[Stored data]
::::::

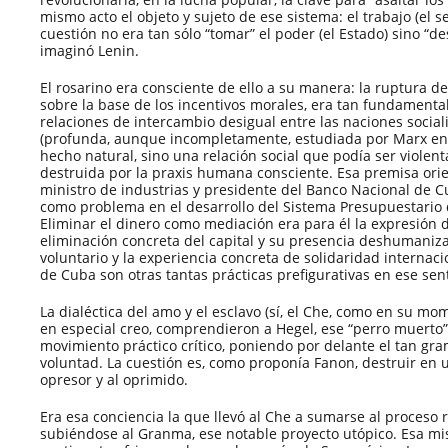
mismo acto el objeto y sujeto de ese sistema: el trabajo (el 
cuestión no era tan sólo “tomar” el poder (el Estado) sino “de
imaginó Lenin.
El rosarino era consciente de ello a su manera: la ruptura d
sobre la base de los incentivos morales, era tan fundamenta
relaciones de intercambio desigual entre las naciones socialis
(profunda, aunque incompletamente, estudiada por Marx en E
hecho natural, sino una relación social que podía ser viole
destruida por la praxis humana consciente. Esa premisa ori
ministro de industrias y presidente del Banco Nacional de C
como problema en el desarrollo del Sistema Presupuestario 
Eliminar el dinero como mediación era para él la expresión 
eliminación concreta del capital y su presencia deshumanizan
voluntario y la experiencia concreta de solidaridad internac
de Cuba son otras tantas prácticas prefigurativas en ese sen
La dialéctica del amo y el esclavo (sí, el Che, como en su mo
en especial creo, comprendieron a Hegel, ese “perro muerto”)
movimiento práctico crítico, poniendo por delante el tan gr
voluntad. La cuestión es, como proponía Fanon, destruir en 
opresor y al oprimido.
Era esa conciencia la que llevó al Che a sumarse al proceso 
subiéndose al Granma, ese notable proyecto utópico. Esa mis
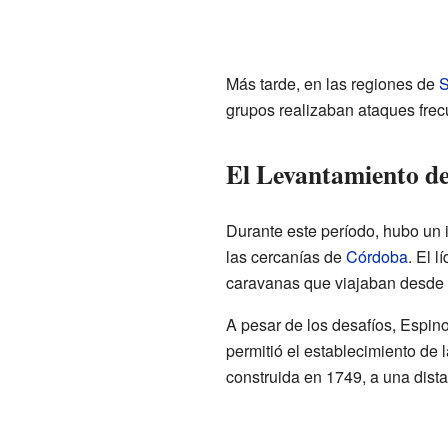
Más tarde, en las regiones de
S
grupos realizaban ataques frec
El Levantamiento de
Durante este período, hubo un i
las cercanías de
Córdoba
. El 
caravanas que viajaban desde
A pesar de los desafíos, Espin
permitió el establecimiento de 
construida en 1749, a una dista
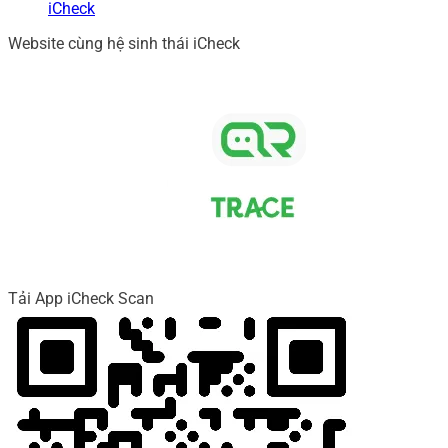
iCheck
Website cùng hệ sinh thái iCheck
Tải App iCheck Scan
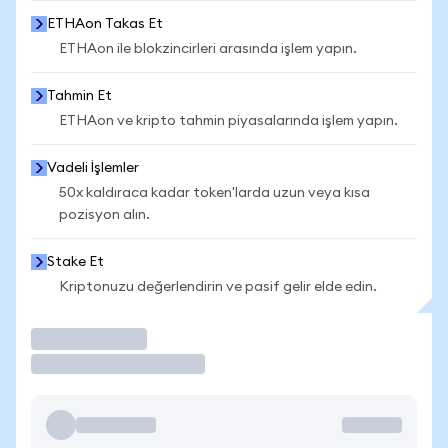
ETHAon Takas Et
ETHAon ile blokzincirleri arasında işlem yapın.
Tahmin Et
ETHAon ve kripto tahmin piyasalarında işlem yapın.
Vadeli İşlemler
50x kaldıraca kadar token'larda uzun veya kısa
pozisyon alın.
Stake Et
Kriptonuzu değerlendirin ve pasif gelir elde edin.
İşlem Yap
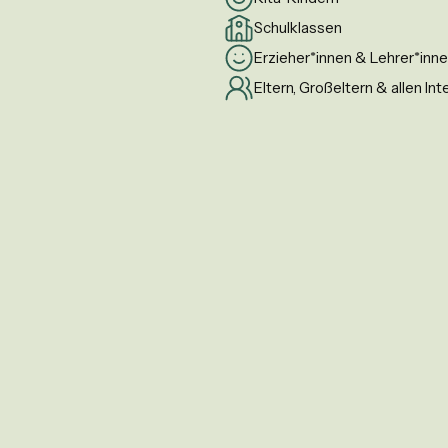
Schulklassen
Erzieher*innen & Lehrer*inn
Eltern, Großeltern & allen In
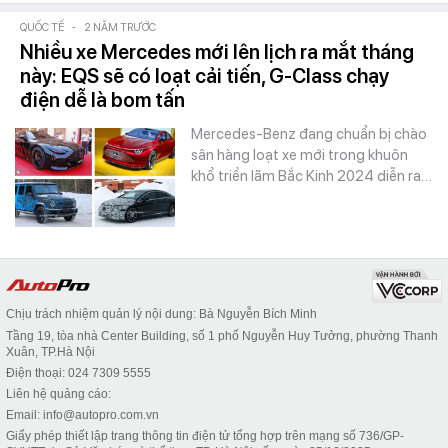
QUỐC TẾ
-
2 NĂM TRƯỚC
Nhiều xe Mercedes mới lên lịch ra mắt tháng
này: EQS sẽ có loạt cải tiến, G-Class chạy
điện dễ là bom tấn
Mercedes-Benz đang chuẩn bị chào
sân hàng loạt xe mới trong khuôn
khổ triển lãm Bắc Kinh 2024 diễn ra…
Chịu trách nhiệm quản lý nội dung: Bà Nguyễn Bích Minh
Tầng 19, tòa nhà Center Building, số 1 phố Nguyễn Huy Tưởng, phường Thanh
Xuân, TP.Hà Nội
Điện thoại: 024 7309 5555
Liên hệ quảng cáo:
Email: info@autopro.com.vn
Giấy phép thiết lập trang thông tin điện tử tổng hợp trên mạng số 736/GP-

::::::

# [What to do]
Although pictures appear among the records above, none are to be output; print exactly the lines from the line containing "en especial creo, comprendieron" through the line containing "A pesar de los desafíos, Espin".

# [Finished task]
en especial creo, comprendieron a Hegel, ese “perro muerto”)
movimiento práctico crítico, poniendo por delante el tan gr
voluntad. La cuestión es, como proponía Fanon, destruir en 
opresor y al oprimido.
Era esa conciencia la que llevó al Che a sumarse al proceso 
subiéndose al Granma, ese notable proyecto utópico. Esa mis
Más tarde, en las regiones de
S
grupos realizaban ataques frec
El Levantamiento de
Durante este período, hubo un i
las cercanías de
Córdoba
. El 
caravanas que viajaban desde
A pesar de los desafíos, Espin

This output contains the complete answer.